Top of Records for this exercise
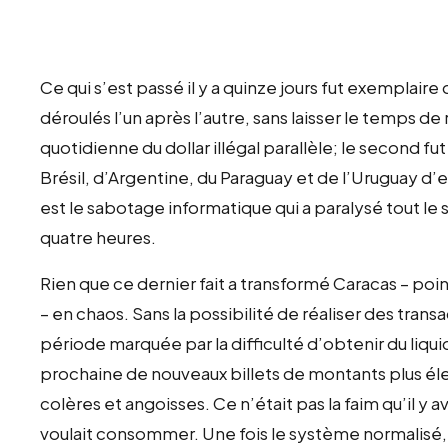
Ce qui s’est passé il y a quinze jours fut exemplaire de
déroulés l’un après l’autre, sans laisser le temps d
quotidienne du dollar illégal parallèle; le second f
Brésil, d’Argentine, du Paraguay et de l’Uruguay d’
est le sabotage informatique qui a paralysé tout l
quatre heures.
Rien que ce dernier fait a transformé Caracas – poin
– en chaos. Sans la possibilité de réaliser des tran
période marquée par la difficulté d’obtenir du liqu
prochaine de nouveaux billets de montants plus éle
colères et angoisses. Ce n’était pas la faim qu’il y a
voulait consommer. Une fois le système normalis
Bottom of Records for this exercise
- To do:
Repeat exactly the lines from the line containing "Brésil, d’Argentine, du" through the end of the listing above; both boundary lines are part of the output.

- Solution to this exercise:
Brésil, d’Argentine, du Paraguay et de l’Uruguay d’
est le sabotage informatique qui a paralysé tout l
quatre heures.
Rien que ce dernier fait a transformé Caracas – poin
– en chaos. Sans la possibilité de réaliser des tran
période marquée par la difficulté d’obtenir du liqu
prochaine de nouveaux billets de montants plus éle
colères et angoisses. Ce n’était pas la faim qu’il y a
voulait consommer. Une fois le système normalis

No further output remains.